ABB inspected other relays, none of which had yet failed, to determine if 
the separation tape was adequately placed.  The acceptance criterion 
established by ABB specified that the separation tape must cover the 
beginning lead with an overlap margin of 1.0 millimeter (mm) or greater.  
Although none of the relays had damaged or dislocated separation tape, ABB 
found that almost all of them had less than 1.0 mm of margin.  

United Controls and ABB determined that the problem had generic implications 
but that the scope was limited to relays with the particular coil design in 
question (type RXMH2, Models RK223068-EA and RK223069-EA) manufactured from 
March 1989 through September 1990.  ABB identified the root cause of the 
problem as the performance of one factory employee who had manufactured 
relays within the date codes cited above.  

ABB has made a design change to reposition the separation tape on the end 
flange of the coil spool to more evenly cover the beginning lead and avoid 
conditions that could cause the separation tape to be dislocated during the 
winding process.
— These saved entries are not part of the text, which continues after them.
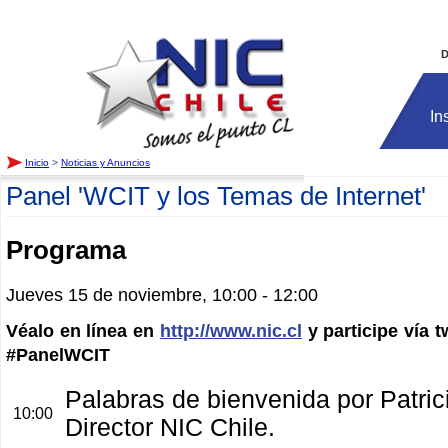
Inicio
D
In
Inicio
>
Noticias y Anuncios
Panel 'WCIT y los Temas de Internet'
Programa
Jueves 15 de noviembre, 10:00 - 12:00
Véalo en línea en
http://www.nic.cl
y participe vía t
#PanelWCIT
Palabras de bienvenida por Patric
10:00
Director NIC Chile.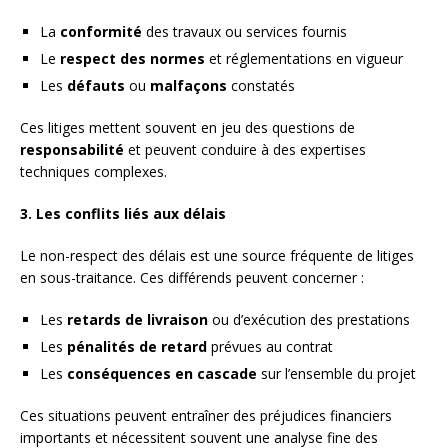
La
conformité
des travaux ou services fournis
Le
respect des normes
et réglementations en vigueur
Les
défauts
ou
malfaçons
constatés
Ces litiges mettent souvent en jeu des questions de
responsabilité
et peuvent conduire à des expertises
techniques complexes.
3. Les conflits liés aux délais
Le non-respect des délais est une source fréquente de litiges
en sous-traitance. Ces différends peuvent concerner :
Les
retards de livraison
ou d’exécution des prestations
Les
pénalités de retard
prévues au contrat
Les
conséquences en cascade
sur l’ensemble du projet
Ces situations peuvent entraîner des préjudices financiers
importants et nécessitent souvent une analyse fine des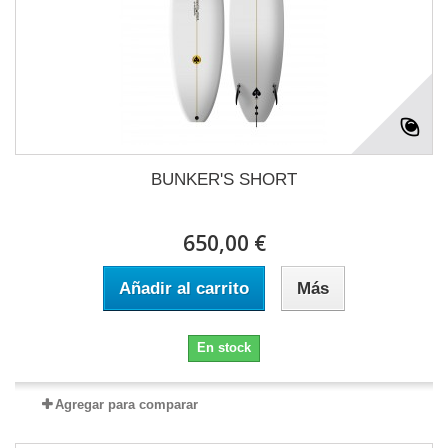
BUNKER'S SHORT
650,00 €
Añadir al carrito
Más
En stock
Agregar para comparar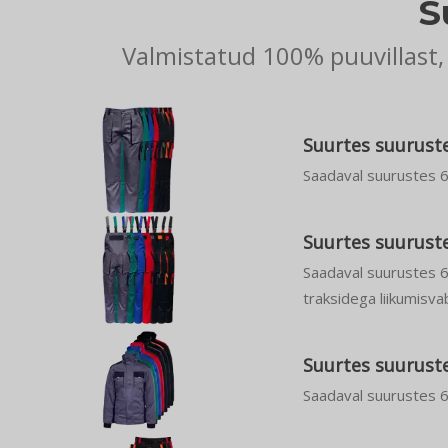
S
Valmistatud 100% puuvillast
Suurtes suurust
Saadaval suurustes 
Suurtes suurust
Saadaval suurustes 
traksidega liikumisv
Suurtes suuruste
Saadaval suurustes 6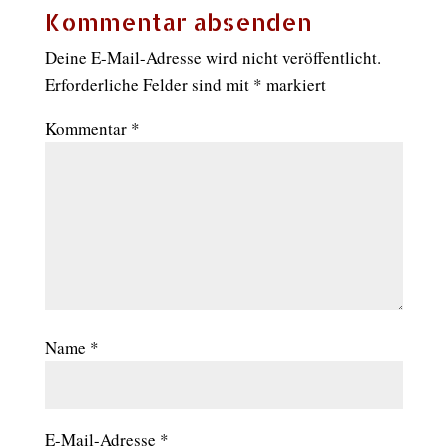
Kommentar absenden
Deine E-Mail-Adresse wird nicht veröffentlicht.
Erforderliche Felder sind mit
*
markiert
Kommentar
*
Name
*
E-Mail-Adresse
*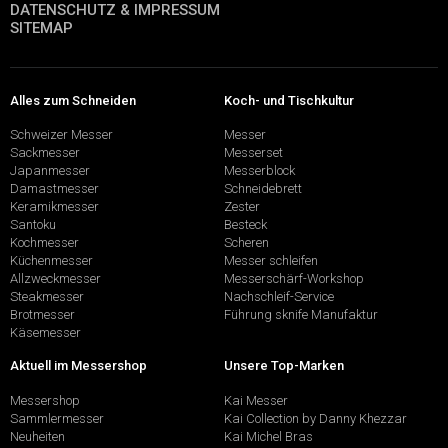
DATENSCHUTZ & IMPRESSUM
SITEMAP
Alles zum Schneiden
Koch- und Tischkultur
Schweizer Messer
Messer
Sackmesser
Messerset
Japanmesser
Messerblock
Damastmesser
Schneidebrett
Keramikmesser
Zester
Santoku
Besteck
Kochmesser
Scheren
Küchenmesser
Messer schleifen
Allzweckmesser
Messerschärf-Workshop
Steakmesser
Nachschleif-Service
Brotmesser
Führung sknife Manufaktur
Käsemesser
Aktuell im Messershop
Unsere Top-Marken
Messershop
Kai Messer
Sammlermesser
Kai Collection by Danny Khezzar
Neuheiten
Kai Michel Bras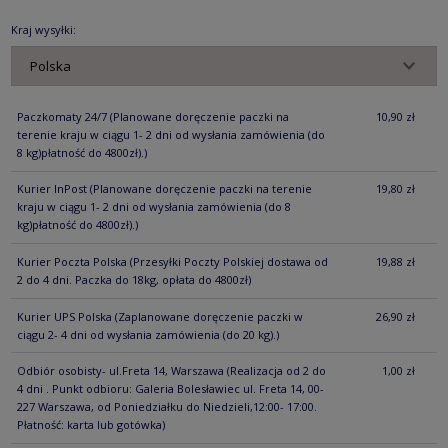
KOSZTÓW PŁ
Kraj wysyłki:
Paczkomaty 24/7
(Planowane doręczenie paczki na
10,90 zł
terenie kraju w ciągu 1- 2 dni od wysłania zamówienia (do
8 kg)płatność do 4800zł).)
Kurier InPost
(Planowane doręczenie paczki na terenie
19,80 zł
kraju w ciągu 1- 2 dni od wysłania zamówienia (do 8
kg)płatność do 4800zł).)
Kurier Poczta Polska
(Przesyłki Poczty Polskiej dostawa od
19,88 zł
2 do 4 dni. Paczka do 18kg, opłata do 4800zł)
Kurier UPS Polska
(Zaplanowane doręczenie paczki w
26,90 zł
ciągu 2- 4 dni od wysłania zamówienia (do 20 kg).)
Odbiór osobisty- ul.Freta 14, Warszawa
(Realizacja od 2 do
1,00 zł
4 dni . Punkt odbioru: Galeria Bolesławiec ul. Freta 14, 00-
227 Warszawa, od Poniedziałku do Niedzieli,12:00- 17:00.
Płatność: karta lub gotówka)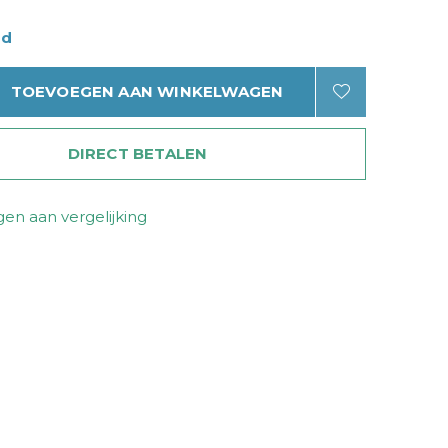
ad
TOEVOEGEN AAN WINKELWAGEN
DIRECT BETALEN
en aan vergelijking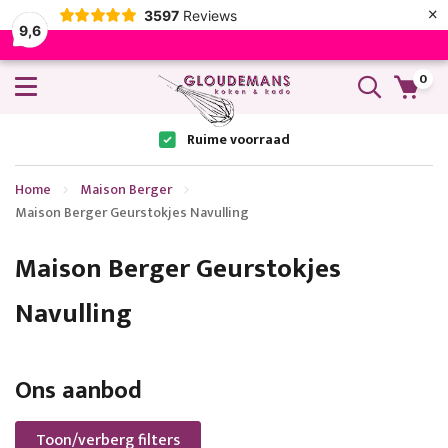
×
3597
Reviews
9,6
0
Ruime voorraad
Home
Maison Berger
Maison Berger Geurstokjes Navulling
Maison Berger Geurstokjes
Navulling
Ons aanbod
Toon/verberg filters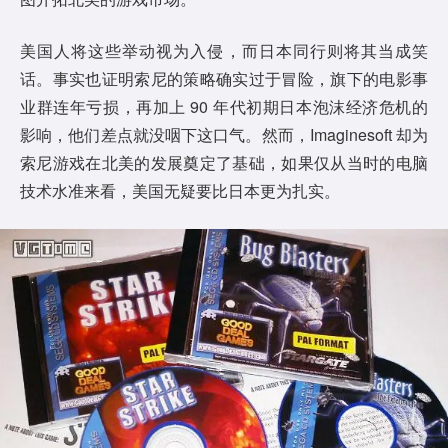
美国人将这些举动视为入侵，而日本同行则将其当成笑
话。事实也证明索尼的策略确实过于冒险，旗下的电影事
业群连年亏损，再加上 90 年代初期日本泡沫经济危机的
影响，他们差点就没咽下这口气。然而，Imaginesoft 却为
索尼游戏在北美的发展奠定了基础，如果仅从当时的电脑
技术水准来看，美国无疑要比日本更为扎实。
ABB has also taken action to ensure that all pertinent 
draw-ings and procedures have been updated and corrected and that all 
affected employees have been trained on the changes. 

The manufacturer, ABB, did not believe that field data indicated a 
reliability problem with the type RXMH2 relay but recommended that in 
applications in which a failure to operate could cause a substantial safety 
hazard, the relays be checked for coil insulation integrity.

The RXMH2 relays having the potential for insulation breakdown were manufac-
tured from March 1989 to September 1990.  The relays are marked in the upper 
right corner of the legend plate with the year and week of manufacture; the 
dates of concern indicated as 8909 up to, and including, 9036. 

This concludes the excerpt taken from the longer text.